"We don't observe them without them observing us right back. We don't listen to them; the sounds and songs creep around us, the manifestation of unhinged but repressed emotion in endless repetitions. The movies become music boxes. Even in the dark, bitter nowhere he made his cinematic home-the same phantom towns beset by wild dogs and barflies with faces like old gourds and uncured meat-we hear a town's every thought."
"We don't consider them, because he insists we think about life instead of the cinema. Béla Tarr's art lay in something deeper, heavier, wilder than plot or images. Béla Tarr tamed time itself, uncovered the world like a pre-industrial cartographer, wrote poetry in the abyss while madmen danced to his tune. We are become Béla Tarr, who freely gave himself away."

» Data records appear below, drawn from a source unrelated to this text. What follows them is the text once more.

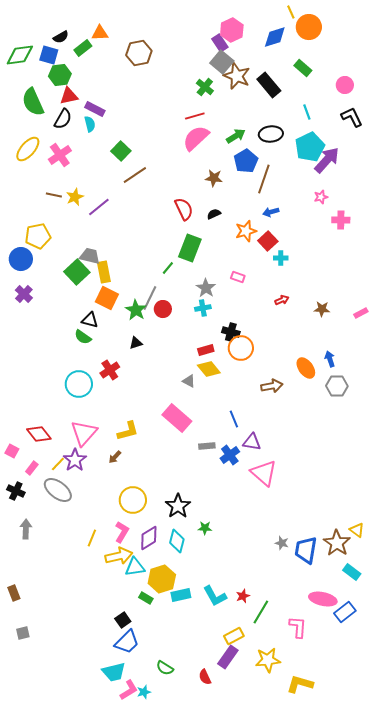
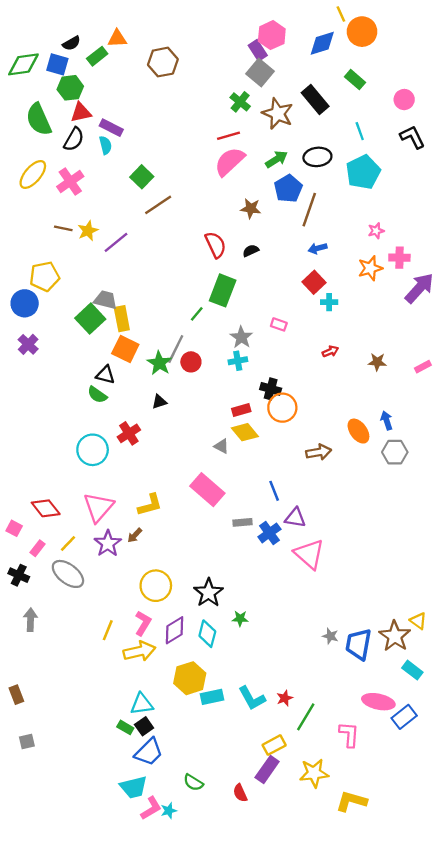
brown star: (237, 76) -> (278, 114), moved
purple arrow: (327, 160) -> (419, 288), moved
orange star: (246, 231) -> (370, 268), moved
purple star: (75, 460) -> (108, 544), moved
cyan triangle: (135, 567) -> (142, 704), moved
green rectangle: (146, 598) -> (125, 727), moved

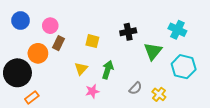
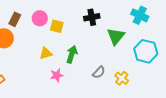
pink circle: (50, 26) -> (40, 18), moved
brown rectangle: (58, 43) -> (15, 19), moved
yellow triangle: (81, 69) -> (46, 53), turned 32

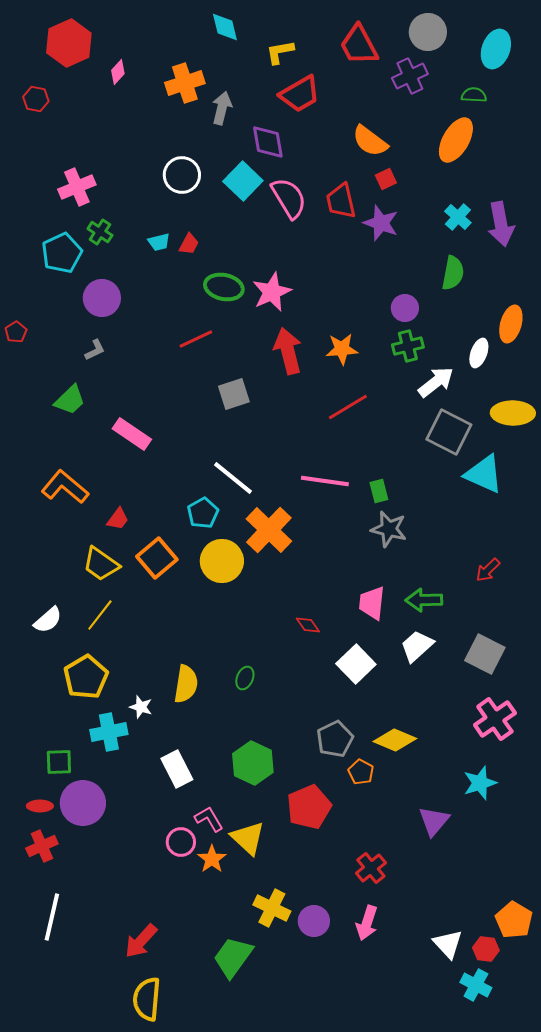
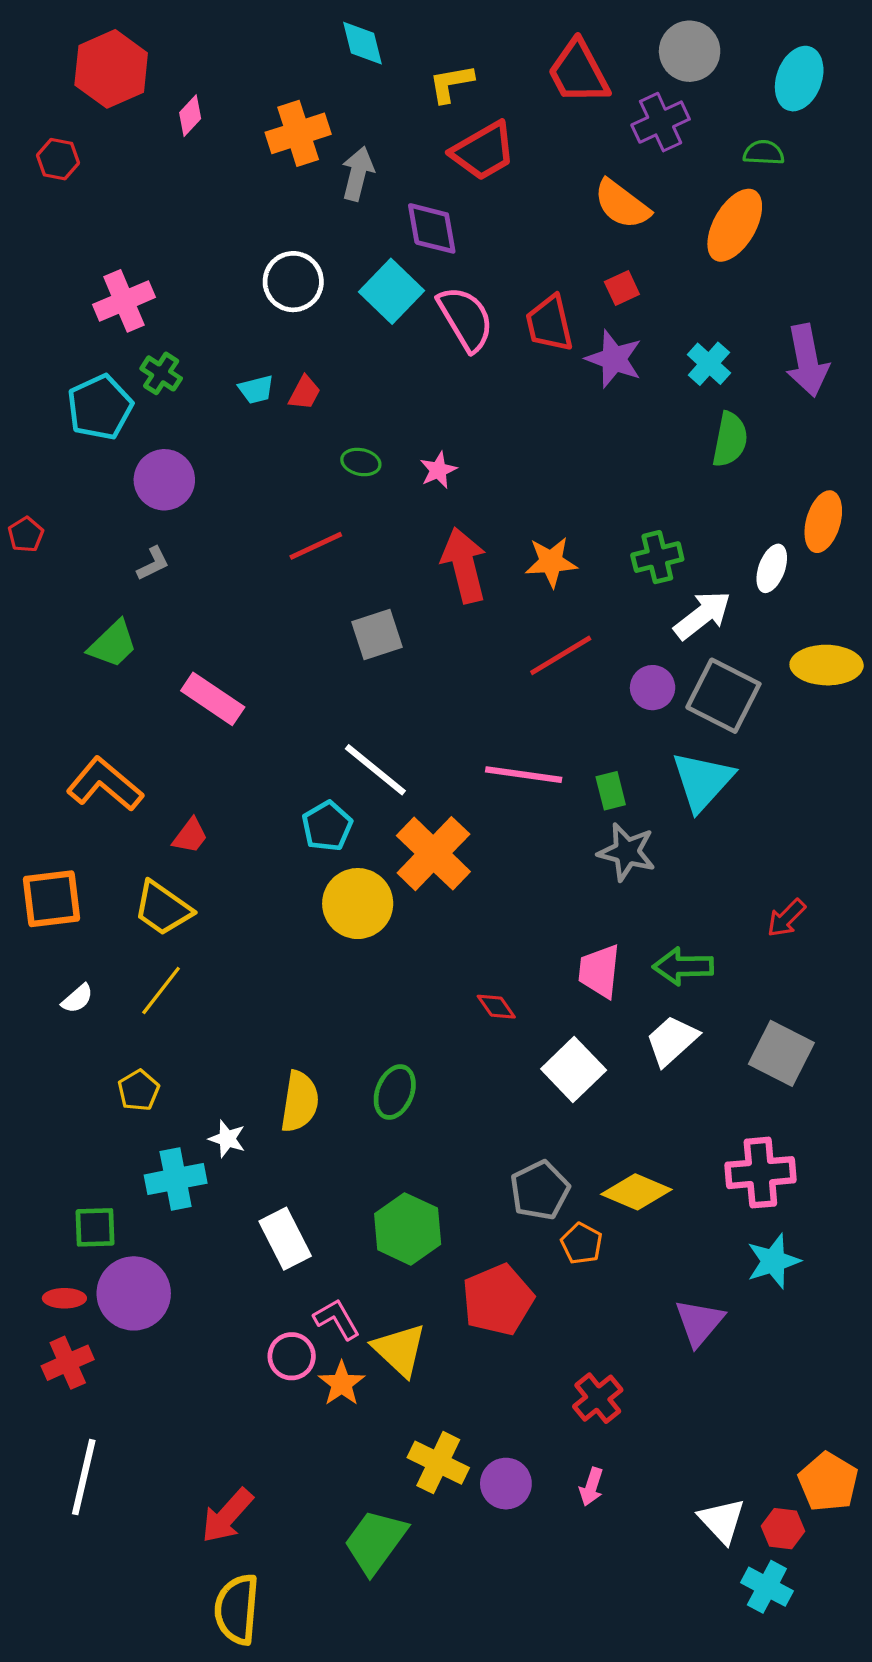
orange semicircle: (370, 141) -> (622, 204), moved
cyan cross: (458, 217) -> (709, 364), moved
green ellipse: (224, 287) -> (361, 462), size x0.6
pink star: (272, 292) -> (438, 470), size x0.6
purple circle: (405, 308) -> (653, 688), moved
cyan triangle: (484, 474) -> (702, 781), moved, turned 48
orange square: (157, 558) -> (52, 899), moved, turned 33
white semicircle: (48, 620) -> (77, 999), size x0.7
yellow pentagon: (86, 677) -> (139, 1090), size x0.6
green ellipse: (245, 678) -> (395, 1092), size x1.4
pink cross: (495, 719) -> (760, 1173), moved, turned 30
pink arrow: (367, 923) -> (591, 1487), size x0.7

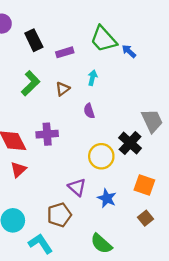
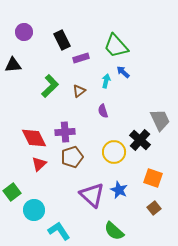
black rectangle: (34, 40) -> (62, 40), moved
blue arrow: (129, 51) -> (123, 72), moved
purple triangle: (77, 187) -> (92, 195), moved, size x1.5
brown pentagon: (59, 215) -> (72, 157), moved

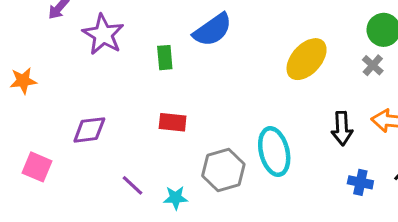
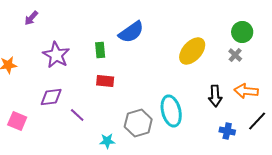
purple star: (103, 34) -> (56, 55), moved
red rectangle: (173, 122) -> (105, 81), moved
purple line: (132, 185) -> (77, 115), moved

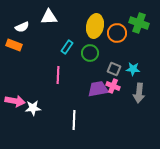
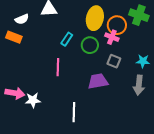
cyan star: (133, 69) -> (143, 61), moved
pink cross: (113, 86) -> (112, 37), moved

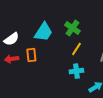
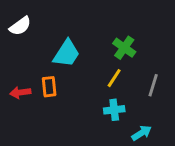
green cross: (72, 28) -> (124, 48), moved
white semicircle: (11, 39) -> (20, 26), moved

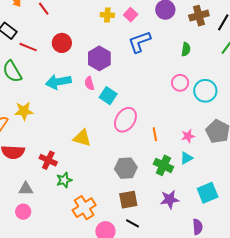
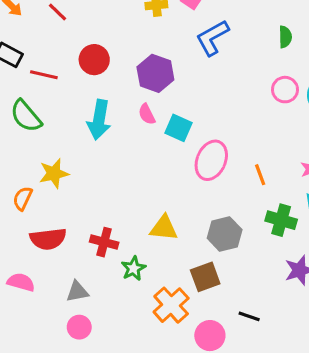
cyan arrow: (58, 82) -> (99, 120), turned -60
yellow triangle: (82, 138) -> (164, 228), moved
brown square: (128, 200) -> (205, 277), moved

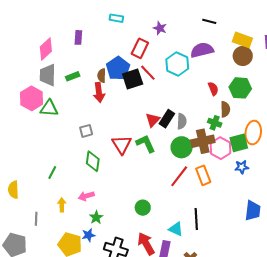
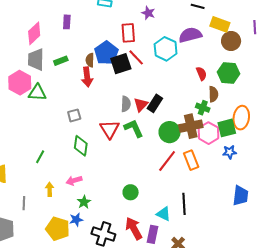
yellow rectangle: (242, 40) -> (220, 24), moved
red rectangle: (140, 48) -> (128, 33), turned -30
gray semicircle: (182, 121) -> (126, 104), moved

Béla Tarr's films create a reciprocal gaze in which viewers feel observed as they observe. Sound and music function as creeping, repetitive forces that make films into music boxes and surface repressed emotion. His fictional settings are phantom towns marked by wild dogs, barflies, and a pervasive sense of decay. Tarr emphasizes life rather than cinematic technique, working in long takes and extended temporality that tame time itself. He approaches existential questions in Tolstoyan fashion, inspired by early exposure to Tolstoy's The Death of Ivan Ilyich. He began with 8mm documentaries, was courted by the Béla Balázs Studio and monitored by the secret police. His 1978 film Hotel Magnezit depicts an eviction from a worker's hostel.